[Dataset entries]

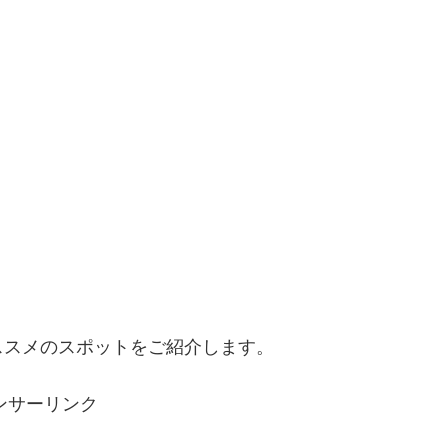
ススメのスポットをご紹介します。
ンサーリンク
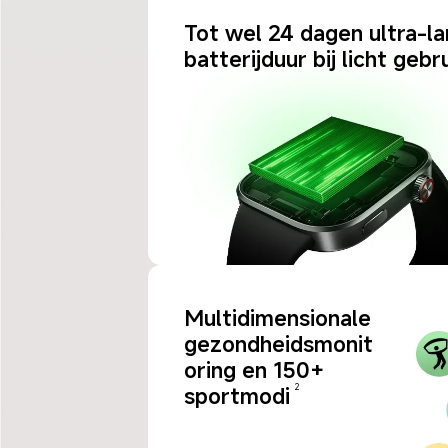
Tot wel 24 dagen ultra-la
batterijduur bij licht gebr
Multidimensionale 
gezondheidsmonit
oring en 150+ 
sportmodi
2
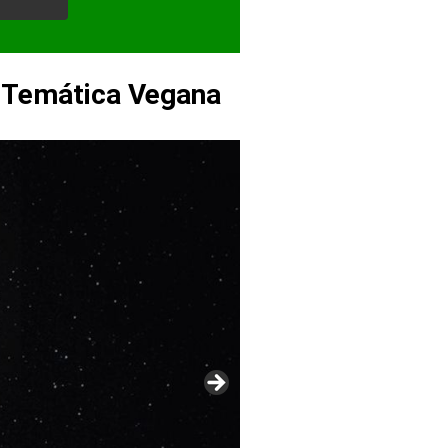
y Temática Vegana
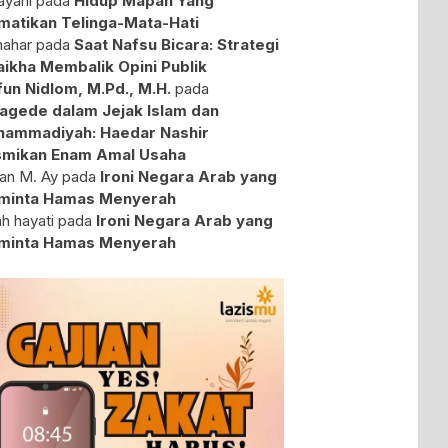
yani
pada
Hidup Mapan Yang
atikan Telinga-Mata-Hati
ahar
pada
Saat Nafsu Bicara: Strategi
aikha Membalik Opini Publik
fun Nidlom, M.Pd., M.H.
pada
agede dalam Jejak Islam dan
ammadiyah: Haedar Nashir
mikan Enam Amal Usaha
an M. Ay
pada
Ironi Negara Arab yang
minta Hamas Menyerah
ah hayati
pada
Ironi Negara Arab yang
minta Hamas Menyerah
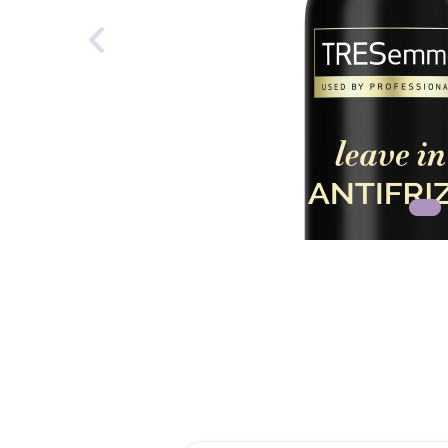
reti
roch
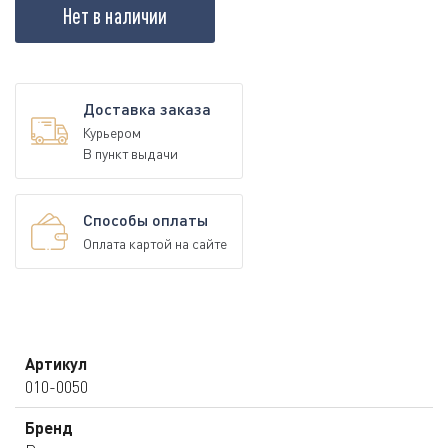
Нет в наличии
Доставка заказа
Курьером
В пункт выдачи
Способы оплаты
Оплата картой на сайте
Артикул
010-0050
Бренд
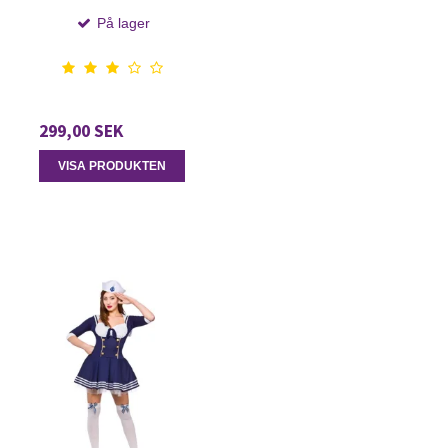
På lager
299,00 SEK
VISA PRODUKTEN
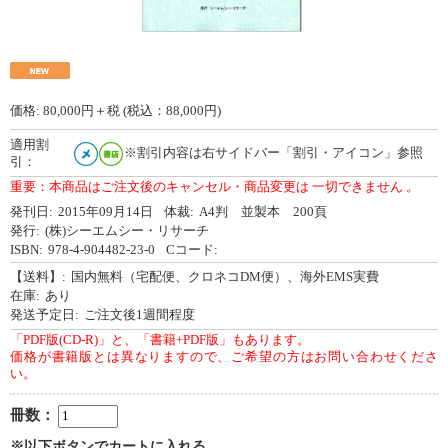
価格:
80,000
円＋税 (税込：88,000円)
適用割
※割引内容は右サイドバー「割引・アイコン」参照
引：
重要：本商品はご注文後のキャンセル・商品変更は 一切できません 。
発刊日:
2015年09月14日
体裁:
A4判 並製本 200頁
発行:
(株)シーエムシー・リサーチ
ISBN:
978-4-904482-23-0
Cコード:
【送料】:
国内無料（宅配便、クロネコDM便）、海外EMS実費
在庫:
あり
発送予定日:
ご注文後1週間程度
「PDF版(CD-R)」と、「書籍+PDF版」もあります。
価格が書籍版とは異なりますので、ご希望の方はお問い合わせくださ
い。
冊数：
※以下ボタンでカートに入れる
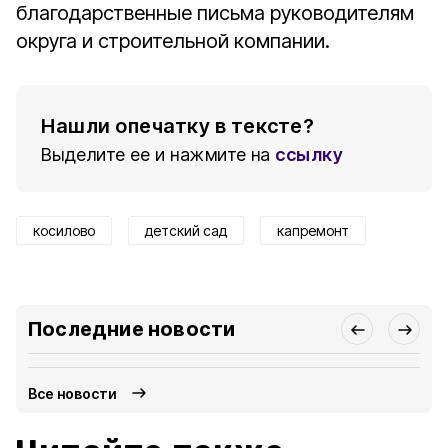
благодарственные письма руководителям
округа и строительной компании.
Нашли опечатку в тексте?
Выделите ее и нажмите на
ссылку
косилово
детский сад
капремонт
Последние новости
Все новости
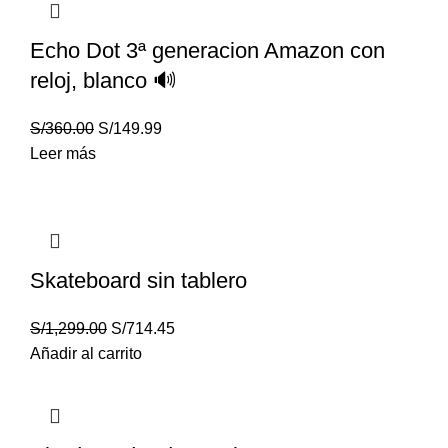
Echo Dot 3ª generacion Amazon con
reloj, blanco 🔊
S/
360.00
S/
149.99
Leer más
Skateboard sin tablero
S/
1,299.00
S/
714.45
Añadir al carrito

- **Aim of the exercise**
Once the pictures are removed, print all the remaining data exactly as it stands.

- **Result**
ススメのスポットをご紹介します。
ンサーリンク
Tot wel 24 dagen ultra-la
batterijduur bij licht gebr
Multidimensionale 
gezondheidsmonit
oring en 150+ 
sportmodi
2
y Temática Vegana
yani
pada
Hidup Mapan Yang
atikan Telinga-Mata-Hati
ahar
pada
Saat Nafsu Bicara: Strategi
aikha Membalik Opini Publik
fun Nidlom, M.Pd., M.H.
pada
agede dalam Jejak Islam dan
ammadiyah: Haedar Nashir
mikan Enam Amal Usaha
an M. Ay
pada
Ironi Negara Arab yang
minta Hamas Menyerah
ah hayati
pada
Ironi Negara Arab yang
minta Hamas Menyerah
reti
roch
Нет в наличии
Доставка заказа
Курьером
В пункт выдачи
Способы оплаты
Оплата картой на сайте
Артикул
010-0050
Бренд
På lager
299,00 SEK
VISA PRODUKTEN
価格:
80,000
円＋税 (税込：88,000円)
適用割
※割引内容は右サイドバー「割引・アイコン」参照
引：
重要：本商品はご注文後のキャンセル・商品変更は 一切できません 。
発刊日:
2015年09月14日
体裁:
A4判 並製本 200頁
発行:
(株)シーエムシー・リサーチ
ISBN:
978-4-904482-23-0
Cコード:
【送料】:
国内無料（宅配便、クロネコDM便）、海外EMS実費
在庫:
あり
発送予定日:
ご注文後1週間程度
「PDF版(CD-R)」と、「書籍+PDF版」もあります。
価格が書籍版とは異なりますので、ご希望の方はお問い合わせくださ
い。
冊数：
※以下ボタンでカートに入れる
благодарственные письма руководителям
округа и строительной компании.
Нашли опечатку в тексте?
Выделите ее и нажмите на
ссылку
косилово
детский сад
капремонт
Последние новости
Все новости
Echo Dot 3ª generacion Amazon con
reloj, blanco 🔊
S/
360.00
S/
149.99
Leer más
Skateboard sin tablero
S/
1,299.00
S/
714.45
Añadir al carrito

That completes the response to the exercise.